THE PROBLEM: Retype only what runs from the beginning of the data through the line with "Декоративно-прикладное искусство"; please omit the pictures and keep every line exact.

[Dataset entries]
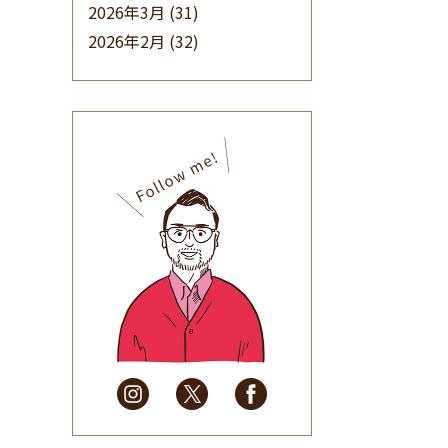
2026年3月
(31)
2026年2月
(32)
2026年1月
(34)
2025年12月
(33)
2025年11月
(30)
2025年10月
(32)
2025年9月
(30)
2025年8月
(31)
2025年7月
(37)
2025年6月
(48)
2025年5月
(41)
2025年4月
(32)
2025年3月
(31)
2025年2月
(28)
2025年1月
(34)
2024年12月
(35)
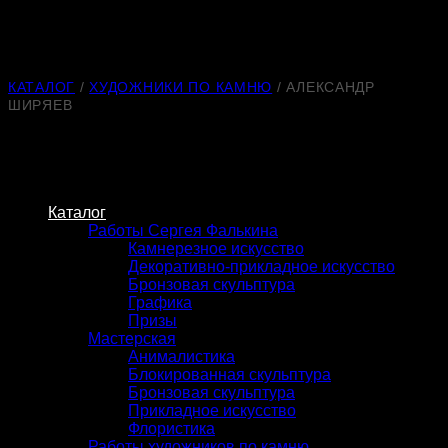
Skip
to
content
КАТАЛОГ
/
ХУДОЖНИКИ ПО КАМНЮ
/
АЛЕКСАНДР
ШИРЯЕВ
Каталог
Работы Сергея Фалькина
Камнерезное искусство
Декоративно-прикладное искусство
Бронзовая скульптура
Графика
Призы
Мастерская
Анималистика
Блокированная скульптура
Бронзовая скульптура
Прикладное искусство
Флористика
Работы художников по камню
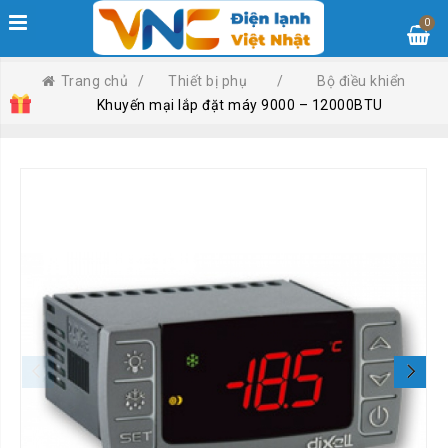
0
Trang chủ
/
Thiết bị phụ
/
Bộ điều khiển
Khuyến mại lắp đặt máy 9000 – 12000BTU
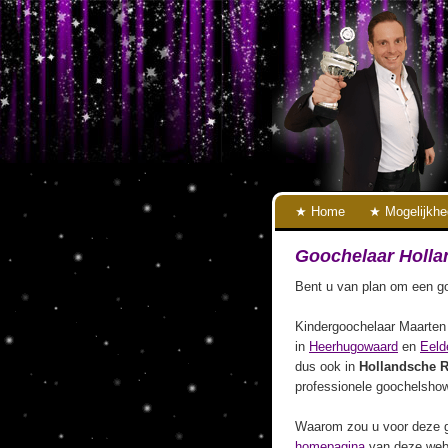
Home
Mogelijkh
Goochelaar Holla
Bent u van plan om een go
Kindergoochelaar Maarten 
in
Heerhugowaard
en
Eeld
dus ook in
Hollandsche 
professionele goochelshow
Waarom zou u voor deze g
homepagina
van deze webs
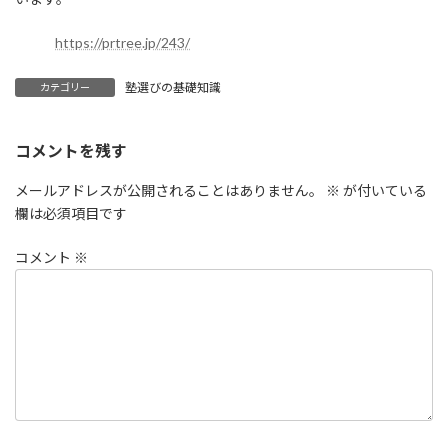
https://prtree.jp/243/
塾選びの基礎知識
カテゴリー
コメントを残す
メールアドレスが公開されることはありません。
※
が付いている
欄は必須項目です
コメント
※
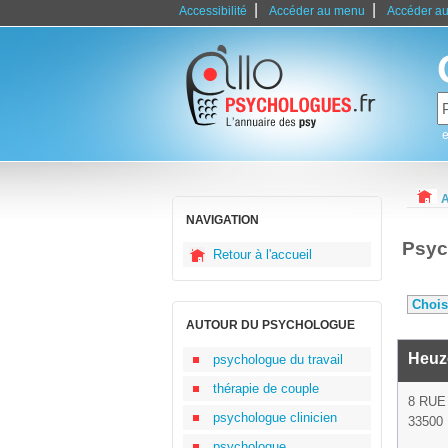
|
|
Accessibilité
Accéder au menu
Accéder au
e
A
NAVIGATION
Psyc
Retour à l'accueil
AUTOUR DU PSYCHOLOGUE
Heuze
psychologue du travail
thérapie de couple
8 RU
psychologue clinicien
33500 
psychologue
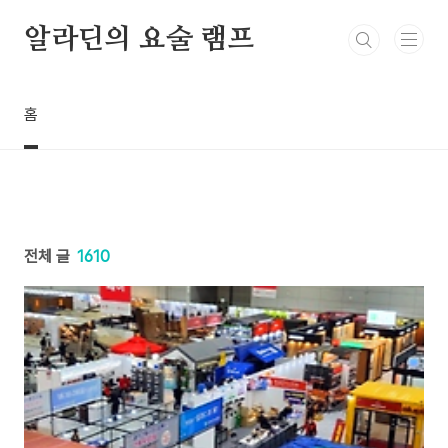
본문 바로가기
알라딘의 요술 램프
홈
전체 글
1610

SOLUTION:
2026年3月
(31)
2026年2月
(32)
2026年1月
(34)
2025年12月
(33)
2025年11月
(30)
2025年10月
(32)
2025年9月
(30)
2025年8月
(31)
2025年7月
(37)
2025年6月
(48)
2025年5月
(41)
2025年4月
(32)
2025年3月
(31)
2025年2月
(28)
2025年1月
(34)
2024年12月
(35)
Skip
to
content
КАТАЛОГ
/
ХУДОЖНИКИ ПО КАМНЮ
/
АЛЕКСАНДР
ШИРЯЕВ
Каталог
Работы Сергея Фалькина
Камнерезное искусство
Декоративно-прикладное искусство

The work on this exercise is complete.